When if comes to fungus gnats, the most common source of fungus gnats when it comes to inside growing associated with fungi
and decaying matter that is present in the damp soil of potted plants. One of the most common causes of fungus gnats is the over-watering of plants. That is what causes the fungal growth in the soil. If you only give plants the amount of water they need rather than soak the soil regularly and do not have excessive amounts of humidity that will let the upper portion of soil appear dry enough to need watering but keep the lower soil wet fungus gnats should not be a problem.

When it comes to soil with fertilizer already in it, it is a mistake. Fresh fully viable seeds have three to four weeks of nutrients in them for seedlings to survive on, enough for them, in the wild, to push out root far enough and deep enough to tap into other sources of nutrients. When growing in pots in soil without slow release fertilizer in it then you need to fertilize around the third to fourth week depending on strain and what you can 'read' by looking at your plants. Using a soil with fertilizer in it is running the risk of over fertilization and nutrient burn for seedlings. Between what is in the soil and the nutrients in the seeds the seedlings are receiving more nutrients than they require. It is why quality unfertilized soil should be used and the seedlings not fertilized to early and even then starting them out with a mild solution, roughly a quarter to a third of the regular mixture ratio for the first fertilizing or two.
 

Resonance

New Member
You're totally right! gonna restructure my plan. Thanks a bunch! no point in spending a thousand dollars.
 

Resonance

New Member
Thank you so much for all those tips!! you answered my questions and questions i didn't even have yet! super helpful.
 

Brick Top

New Member
You're totally right! gonna restructure my plan. Thanks a bunch! no point in spending a thousand dollars.


You may have heard people using the saying "do it right the first time" before in your life. Well, if you really want to grow, if it isn't just something that seems fun to try, something that might be a fad or a phase than do it right the first time and in the end you will save money.

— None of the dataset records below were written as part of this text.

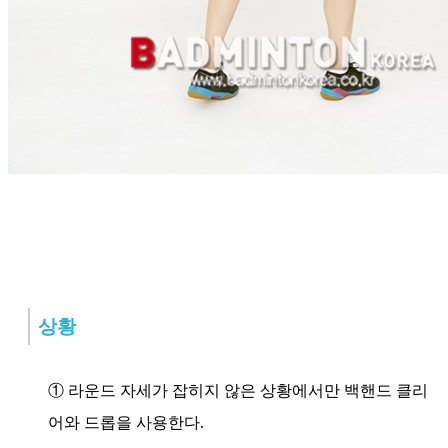
상황
① 라운드 자세가 잡히지 않은 상황에서만 백핸드 클리
어와 드롭을 사용한다.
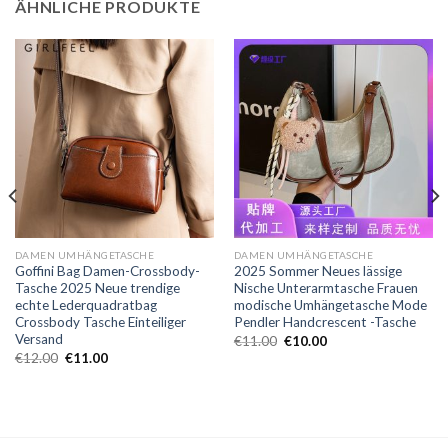
ÄHNLICHE PRODUKTE
DAMEN UMHÄNGETASCHE
DAMEN UMHÄNGETASCHE
Goffini Bag Damen-Crossbody-
2025 Sommer Neues lässige
Tasche 2025 Neue trendige
Nische Unterarmtasche Frauen
echte Lederquadratbag
modische Umhängetasche Mode
Crossbody Tasche Einteiliger
Pendler Handcrescent -Tasche
Versand
€
11.00
€
10.00
€
12.00
€
11.00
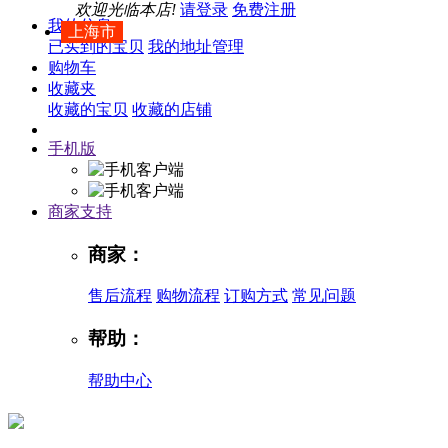
欢迎光临本店!
请登录
免费注册
我的信息
上海市
已买到的宝贝
我的地址管理
购物车
收藏夹
收藏的宝贝
收藏的店铺
手机版
商家支持
商家：
售后流程
购物流程
订购方式
常见问题
帮助：
帮助中心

There are near countless growers out there who started out going cheap and then upgraded and then totally restructured and then sometimes even did it again and again and when you add up all that was spent on the first go cheap setup and then the upgrades to it and then any later total redesigning and restructuring in the end they didn't save a single penny and instead only cost themselves a lot more than if they did it right the first time by paying for multiple setups/equipment, etc.

Make sure you are positive what your true goal is and then research enough to be positive that what you assemble will assure you will have what is needed to meet or surpass your goal .... as long as you don't do something yourself to hinder your crops development and yield and quality.